The members of the artist collective Related Tactics will join FAR & Away Conversations for a virtual discussion. In this live-streamed event the collaborators have the platform to talk about topics that they feel are pertinent in the moment and you as the audience will have the opportunity to ask questions via the chat.
Related Tactics is a collective of artists and cultural workers producing creative projects, opportunities, and interventions at the intersection of race and culture. Our projects explore the connections between art, broader social issues, and the public through trans-disciplinary exchanges, making, and dialog. Related Tactics is a conceptual space and platform where we confront systemic and institutional racism or inequities that influence our immediate socio-cultural lived experience that benefit from collective support and sharing knowledge or resources. We do this through collaboration and critical thought strategically implemented amongst and for communities of color and the diaspora.
Related Tactics is a collaboration between Michele Carlson, Weston Teruya, and Nathan Watson though there are many community members that make our work possible. We work between the San Francisco and Washington DC areas. Our projects have been exhibited and supported by the San Francisco Museum of Modern Art, Berkeley Art Center, Anna-Maria and Stephen Kellen Gallery at Parsons School of Design (New York), Southern Exposure Gallery and Alternative Exposure Grants (San Francisco), Chinese Cultural Center (San Francisco).
Supply Chain is an interactive installation by Related Tactics (Michele Carlson, Weston Teruya, and Nathan Watson) in the Museum of Capitalism (curated by Fictilis) that invites museum visitors to question the impact of consumption of goods within global capitalism, particularly on historically vulnerable communities, people of color, and the environment. Participants may drop off, categorize, break down, and repackage fragments of products through a processing station and display installed in the exhibition space. How have items we engage with everyday and for personal use actually worked against broader political struggles and created or reinforced certain bodies of knowledge that structure power relations, systems of exploitation, and the global accumulation of capital?
The processing station is divided into several stages. First, participants may select an object(s), gathered through artifact donation drives and local fieldwork. In the next stages, donated objects can be broken down using rough tools, repackaged, and labeled in a re-categorization process designed by the artist collective Related Tactics that critiques dominant narratives of capitalism and consumer culture.

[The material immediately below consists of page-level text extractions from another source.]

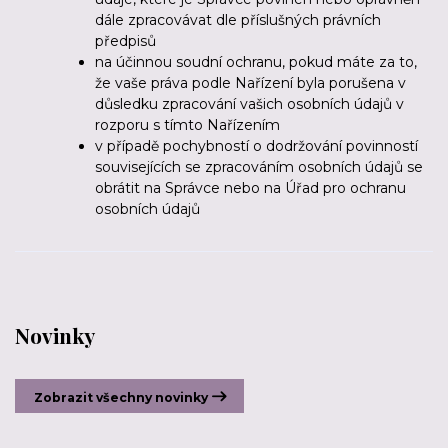
dále zpracovávat dle příslušných právních
předpisů
na účinnou soudní ochranu, pokud máte za to,
že vaše práva podle Nařízení byla porušena v
důsledku zpracování vašich osobních údajů v
rozporu s tímto Nařízením
v případě pochybností o dodržování povinností
souvisejících se zpracováním osobních údajů se
obrátit na Správce nebo na Úřad pro ochranu
osobních údajů
Novinky
Zobrazit všechny novinky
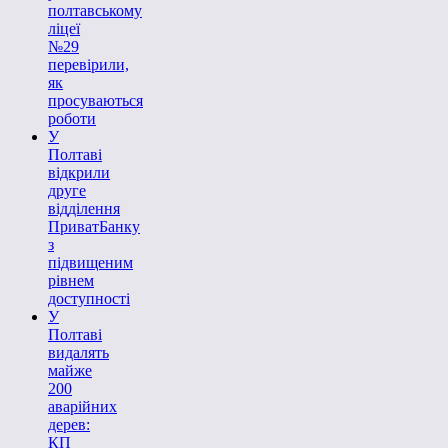
полтавському
ліцеї
№29
перевірили,
як
просуваються
роботи
У
Полтаві
відкрили
друге
відділення
ПриватБанку
з
підвищеним
рівнем
доступності
У
Полтаві
видалять
майже
200
аварійних
дерев:
КП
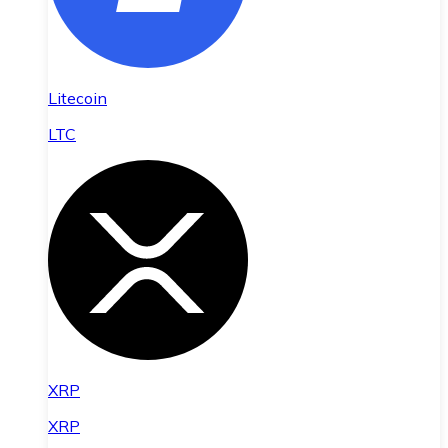
Litecoin
LTC
XRP
XRP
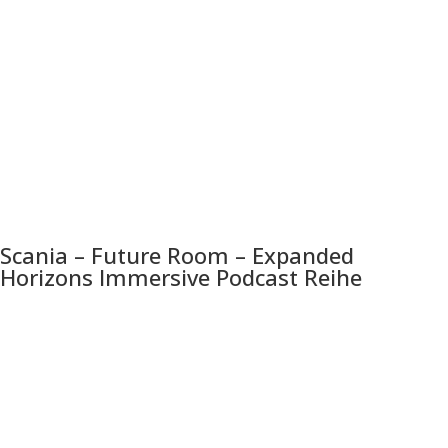
Scania – Future Room – Expanded
Horizons Immersive Podcast Reihe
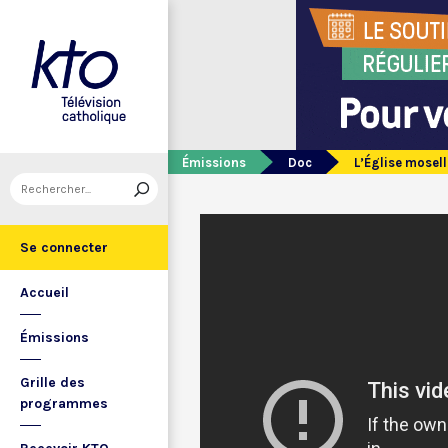
Émissions
Doc
L’Église mosell
Se connecter
Accueil
Émissions
Grille des
programmes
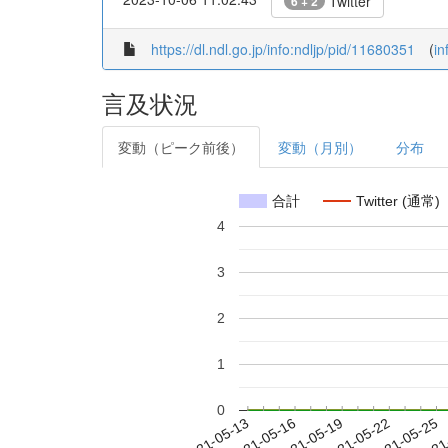
Twitter
6 + 2
https://dl.ndl.go.jp/info:ndljp/pid/11680351
(
in
言及状況
変動（ピーク前後）
変動（月別）
分布
合計
Twitter (通常)
4
3
2
1
0
2021-05-19
2021-05-22
2021-05-25
2021
2021-05-13
2021-05-16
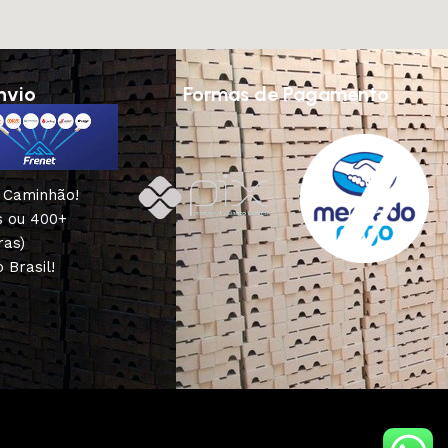
nvio
Formas de Pagamento
u Caminhão!
s ou 400+
ras)
 Brasil!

These objects exist in our world, hands, and landfills: this project posits that instead of throwing them away where they fester and add to our endless piles of waste, that we find a way to look at them critically, mar them, and hold a fragment as a reminder of the often indirect violence our consumer habits and have in these systems. Through this invitation to participate in the reprocessing of these objects, we can all re-look at them critically as one piece of a longer chain of extractions and impacts on our bodies and those of people hidden behind these webs of global consumer production.